NVIDIA's Fermi: Architected for Tesla, 3 Billion Transistors in 2010
by Anand Lal Shimpi on September 30, 2009 12:00 AM EST- Posted in
- GPUs
A More Efficient Architecture
GPUs, like CPUs, work on streams of instructions called threads. While high end CPUs work on as many as 8 complicated threads at a time, GPUs handle many more threads in parallel.
The table below shows just how many threads each generation of NVIDIA GPU can have in flight at the same time:
Fermi | GT200 | G80 | |
Max Threads in Flight | 24576 | 30720 | 12288 |
Fermi can't actually support as many threads in parallel as GT200. NVIDIA found that the majority of compute cases were bound by shared memory size, not thread count in GT200. Thus thread count went down, and shared memory size went up in Fermi.
NVIDIA groups 32 threads into a unit called a warp (taken from the looming term warp, referring to a group of parallel threads). In GT200 and G80, half of a warp was issued to an SM every clock cycle. In other words, it takes two clocks to issue a full 32 threads to a single SM.
In previous architectures, the SM dispatch logic was closely coupled to the execution hardware. If you sent threads to the SFU, the entire SM couldn't issue new instructions until those instructions were done executing. If the only execution units in use were in your SFUs, the vast majority of your SM in GT200/G80 went unused. That's terrible for efficiency.

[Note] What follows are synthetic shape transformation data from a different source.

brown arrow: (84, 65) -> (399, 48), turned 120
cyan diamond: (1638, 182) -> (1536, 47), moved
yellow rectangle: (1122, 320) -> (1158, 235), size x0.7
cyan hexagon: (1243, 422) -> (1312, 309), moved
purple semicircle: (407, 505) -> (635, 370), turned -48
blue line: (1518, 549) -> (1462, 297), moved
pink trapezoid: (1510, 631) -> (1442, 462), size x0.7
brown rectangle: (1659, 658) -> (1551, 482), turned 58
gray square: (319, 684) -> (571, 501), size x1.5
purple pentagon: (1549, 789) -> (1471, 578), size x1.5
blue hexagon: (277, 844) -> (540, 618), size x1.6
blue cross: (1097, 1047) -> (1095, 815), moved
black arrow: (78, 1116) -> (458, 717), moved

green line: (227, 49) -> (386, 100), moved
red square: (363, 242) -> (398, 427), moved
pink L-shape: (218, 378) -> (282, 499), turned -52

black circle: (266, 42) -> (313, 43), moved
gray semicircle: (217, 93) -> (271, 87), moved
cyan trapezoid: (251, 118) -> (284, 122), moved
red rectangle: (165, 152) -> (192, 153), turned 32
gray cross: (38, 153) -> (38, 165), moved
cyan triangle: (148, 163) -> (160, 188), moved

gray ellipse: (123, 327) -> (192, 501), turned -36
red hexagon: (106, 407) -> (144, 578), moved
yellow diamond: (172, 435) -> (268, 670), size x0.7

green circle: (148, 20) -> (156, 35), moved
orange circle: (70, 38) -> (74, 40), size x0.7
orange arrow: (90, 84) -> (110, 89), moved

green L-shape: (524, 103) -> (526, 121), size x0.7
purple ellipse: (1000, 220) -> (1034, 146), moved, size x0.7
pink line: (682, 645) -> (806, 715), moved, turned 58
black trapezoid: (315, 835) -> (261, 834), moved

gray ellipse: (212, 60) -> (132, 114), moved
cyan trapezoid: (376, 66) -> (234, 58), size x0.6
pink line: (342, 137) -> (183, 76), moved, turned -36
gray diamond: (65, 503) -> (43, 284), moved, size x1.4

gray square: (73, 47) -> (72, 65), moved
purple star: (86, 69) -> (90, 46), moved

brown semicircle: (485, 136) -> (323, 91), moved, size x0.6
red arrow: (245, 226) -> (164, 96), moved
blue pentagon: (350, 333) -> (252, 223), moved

Fermi fixes this. There are two independent dispatch units at the front end of each SM in Fermi. These units are completely decoupled from the rest of the SM. Each dispatch unit can select and issue half of a warp every clock cycle. The threads can be from different warps in order to optimize the chance of finding independent operations.
There's a full crossbar between the dispatch units and the execution hardware in the SM. Each unit can dispatch threads to any group of units within the SM (with some limitations).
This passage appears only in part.